__YOUR TASK__.
Once the pictures are removed, restate the data below word for word.

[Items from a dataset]
+===+
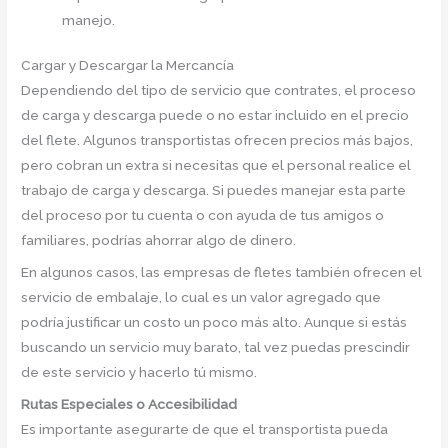
manejo.
Cargar y Descargar la Mercancía
Dependiendo del tipo de servicio que contrates, el proceso
de carga y descarga puede o no estar incluido en el precio
del flete. Algunos transportistas ofrecen precios más bajos,
pero cobran un extra si necesitas que el personal realice el
trabajo de carga y descarga. Si puedes manejar esta parte
del proceso por tu cuenta o con ayuda de tus amigos o
familiares, podrías ahorrar algo de dinero.
En algunos casos, las empresas de fletes también ofrecen el
servicio de embalaje, lo cual es un valor agregado que
podría justificar un costo un poco más alto. Aunque si estás
buscando un servicio muy barato, tal vez puedas prescindir
de este servicio y hacerlo tú mismo.
Rutas Especiales o Accesibilidad
Es importante asegurarte de que el transportista pueda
+===+
__WRITTEN ANSWER__.
manejo.
Cargar y Descargar la Mercancía
Dependiendo del tipo de servicio que contrates, el proceso
de carga y descarga puede o no estar incluido en el precio
del flete. Algunos transportistas ofrecen precios más bajos,
pero cobran un extra si necesitas que el personal realice el
trabajo de carga y descarga. Si puedes manejar esta parte
del proceso por tu cuenta o con ayuda de tus amigos o
familiares, podrías ahorrar algo de dinero.
En algunos casos, las empresas de fletes también ofrecen el
servicio de embalaje, lo cual es un valor agregado que
podría justificar un costo un poco más alto. Aunque si estás
buscando un servicio muy barato, tal vez puedas prescindir
de este servicio y hacerlo tú mismo.
Rutas Especiales o Accesibilidad
Es importante asegurarte de que el transportista pueda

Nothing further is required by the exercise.